Miguel de Cervantes (1605)

 

Inicio este texto com aquilo que tem sido uma dimensão de grande complexidade para o meu entendimento, mesmo quando chego a ficar perplexo pela simplicidade da questão que aqui trago hoje à discussão: afinal de contas, queremos lidar com pessoas emocional e psicologicamente honestas, ou essa é uma mentira que vamos, de forma mais ou menos descarada, defendendo que é o que queremos; mas depois, quando encontramos alguém que nos trata assim, com honestidade psicológica e emocional, de forma cândida e tranquila, o que fazemos? A maioria foge!

Como dizia Umberto Eco (2014) “Talvez a missão daqueles que amam a Humanidade seja fazer com que as pessoas se riam da verdade, porque a única verdade consiste em aprender a libertar-nos da paixão insana pela verdade”.

Talvez Umberto Eco tenha razão ao relativizar a noção de verdade. Mas aquilo para o qual aqui chamo a atenção é a expressão da honestidade emocional e psicológica, entre, por exemplo, pai e filho, entre um casal, etc. Não se trata de verdade absoluta, mas sim de honestidade (mesmo que o honesto, possa estar equivocado).

 

Quando muitos seres humanos iniciam uma relação, na minha opinião, correm o risco de cometerem um erro gravíssimo, desde o verdadeiro início da relação: partem do princípio que os valores e opiniões de cada um devem chegar para assegurar que a relação dê certo. Afinal, cada um de nós tem a tendência de olhar para si próprio como uma pessoa equilibrada e, por isso, a sua forma de ver a vida, e logo as relações, deve chegar e sobrar para que esta nova relação tenha tudo para dar certo. Quando isso acontece, a pessoa pode estar a cometer um grande erro: esquecer que uma relação, por definição é, no mínimo, a dois, e por isso a outra pessoa também traz para este novo relacionamento o seu historial de vida, as suas aprendizagens, a forma como vive; e isso é impossível de apagar.

Aplicado a este ponto, Søren Kierkegaard tem uma frase belíssima: o autor diz que o ser humano está amaldiçoado a uma verdade inquestionável, que é o facto de apenas poder interpretar a sua vida, de trás para a frente (ou seja, analisando o que já viveu). Todavia, o grande desafio da sua vida é que, todos os dias, tem que viver a sua vida, mesmo que não faça a mínima ideia do entendimento daquilo que o espera (em inglês: Life can only be understood backwards; but it must be lived forwards!).

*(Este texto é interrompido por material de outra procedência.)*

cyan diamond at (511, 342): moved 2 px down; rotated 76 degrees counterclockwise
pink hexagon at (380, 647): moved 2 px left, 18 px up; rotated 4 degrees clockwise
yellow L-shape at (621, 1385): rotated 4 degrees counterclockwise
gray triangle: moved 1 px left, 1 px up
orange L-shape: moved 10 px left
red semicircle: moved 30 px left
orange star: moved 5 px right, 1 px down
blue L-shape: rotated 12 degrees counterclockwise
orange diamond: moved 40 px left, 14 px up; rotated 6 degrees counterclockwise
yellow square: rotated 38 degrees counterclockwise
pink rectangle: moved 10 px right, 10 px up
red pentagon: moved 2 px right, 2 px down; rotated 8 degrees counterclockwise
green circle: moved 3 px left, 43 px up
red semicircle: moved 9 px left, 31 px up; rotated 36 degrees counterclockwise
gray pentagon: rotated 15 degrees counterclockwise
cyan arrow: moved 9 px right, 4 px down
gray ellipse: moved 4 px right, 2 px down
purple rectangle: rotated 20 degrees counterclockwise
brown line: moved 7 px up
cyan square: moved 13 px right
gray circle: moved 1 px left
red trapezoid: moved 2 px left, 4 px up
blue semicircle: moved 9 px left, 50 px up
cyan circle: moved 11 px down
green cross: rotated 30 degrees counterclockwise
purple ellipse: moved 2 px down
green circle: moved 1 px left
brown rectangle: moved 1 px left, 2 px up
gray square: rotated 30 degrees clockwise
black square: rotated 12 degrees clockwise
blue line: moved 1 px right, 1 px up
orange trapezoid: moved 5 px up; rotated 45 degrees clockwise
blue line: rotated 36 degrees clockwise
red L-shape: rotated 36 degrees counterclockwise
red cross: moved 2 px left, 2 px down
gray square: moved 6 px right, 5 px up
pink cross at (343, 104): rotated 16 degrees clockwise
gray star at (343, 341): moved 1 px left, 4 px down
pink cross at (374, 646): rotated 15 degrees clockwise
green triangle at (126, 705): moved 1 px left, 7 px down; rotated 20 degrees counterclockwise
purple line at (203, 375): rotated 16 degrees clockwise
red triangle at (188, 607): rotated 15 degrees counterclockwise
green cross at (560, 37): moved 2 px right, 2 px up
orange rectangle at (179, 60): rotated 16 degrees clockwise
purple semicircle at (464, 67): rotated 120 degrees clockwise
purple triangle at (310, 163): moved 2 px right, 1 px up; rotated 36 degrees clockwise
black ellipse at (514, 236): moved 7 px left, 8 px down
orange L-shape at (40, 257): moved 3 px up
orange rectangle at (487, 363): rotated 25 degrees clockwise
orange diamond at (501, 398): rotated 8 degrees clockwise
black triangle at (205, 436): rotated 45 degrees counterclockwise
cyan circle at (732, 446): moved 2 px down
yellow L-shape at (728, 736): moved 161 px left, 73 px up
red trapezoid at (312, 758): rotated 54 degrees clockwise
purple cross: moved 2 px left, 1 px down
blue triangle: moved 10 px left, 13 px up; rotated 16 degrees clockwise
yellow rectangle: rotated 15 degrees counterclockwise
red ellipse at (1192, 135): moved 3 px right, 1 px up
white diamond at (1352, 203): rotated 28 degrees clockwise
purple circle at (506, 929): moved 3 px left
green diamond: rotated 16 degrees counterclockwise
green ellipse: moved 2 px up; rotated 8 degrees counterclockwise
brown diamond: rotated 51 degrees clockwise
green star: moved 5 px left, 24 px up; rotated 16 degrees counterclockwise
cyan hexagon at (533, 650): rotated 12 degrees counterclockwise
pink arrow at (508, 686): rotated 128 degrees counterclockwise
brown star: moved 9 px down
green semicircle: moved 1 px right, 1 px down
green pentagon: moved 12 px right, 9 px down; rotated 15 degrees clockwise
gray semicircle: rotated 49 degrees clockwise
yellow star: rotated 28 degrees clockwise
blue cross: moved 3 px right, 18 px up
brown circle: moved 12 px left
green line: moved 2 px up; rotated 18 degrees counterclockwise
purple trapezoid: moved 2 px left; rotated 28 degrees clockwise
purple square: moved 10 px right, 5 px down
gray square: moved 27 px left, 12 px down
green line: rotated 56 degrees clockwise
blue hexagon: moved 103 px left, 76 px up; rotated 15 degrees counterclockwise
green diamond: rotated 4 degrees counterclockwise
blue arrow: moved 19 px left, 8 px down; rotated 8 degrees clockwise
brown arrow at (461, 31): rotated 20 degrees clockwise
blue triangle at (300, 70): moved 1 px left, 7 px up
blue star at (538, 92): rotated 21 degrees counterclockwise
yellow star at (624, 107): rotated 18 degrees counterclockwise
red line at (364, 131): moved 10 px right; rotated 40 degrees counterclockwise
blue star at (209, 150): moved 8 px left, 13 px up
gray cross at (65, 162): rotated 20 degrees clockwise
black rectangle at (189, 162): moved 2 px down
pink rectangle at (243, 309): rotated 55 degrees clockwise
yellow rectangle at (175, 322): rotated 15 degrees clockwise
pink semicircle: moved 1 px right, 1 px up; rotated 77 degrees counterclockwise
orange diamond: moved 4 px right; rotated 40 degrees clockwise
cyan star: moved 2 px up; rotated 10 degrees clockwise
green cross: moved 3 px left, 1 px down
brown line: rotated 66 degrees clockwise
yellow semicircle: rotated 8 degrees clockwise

O que explanei talvez se compreenda melhor se fizermos um pequeno exercício que, por vezes, faço com os meus pacientes, amigos, comigo!!!!!

Imaginem que telefono ao acaso para um número da lista telefónica que sei ser, por exemplo, da Cidade da Covilhã, e coloco esta simples pergunta? “Olhe, desculpe estar a ligar para o seu telefone. Peguei no primeiro número e nome que a lista telefónica indicava ser da Covilhã. É que eu preciso ir para a Câmara Municipal e não sei como lá chegar; poderia ajudar-me?” Pensem por favor um pouco: qual a pergunta obrigatória para que do outro lado da linha possa vir alguma ajuda? Nenhuma ajudará, se a pergunta não for: “Ora isso depende de onde o sr. está; se me disser onde está eu digo como lá chegar!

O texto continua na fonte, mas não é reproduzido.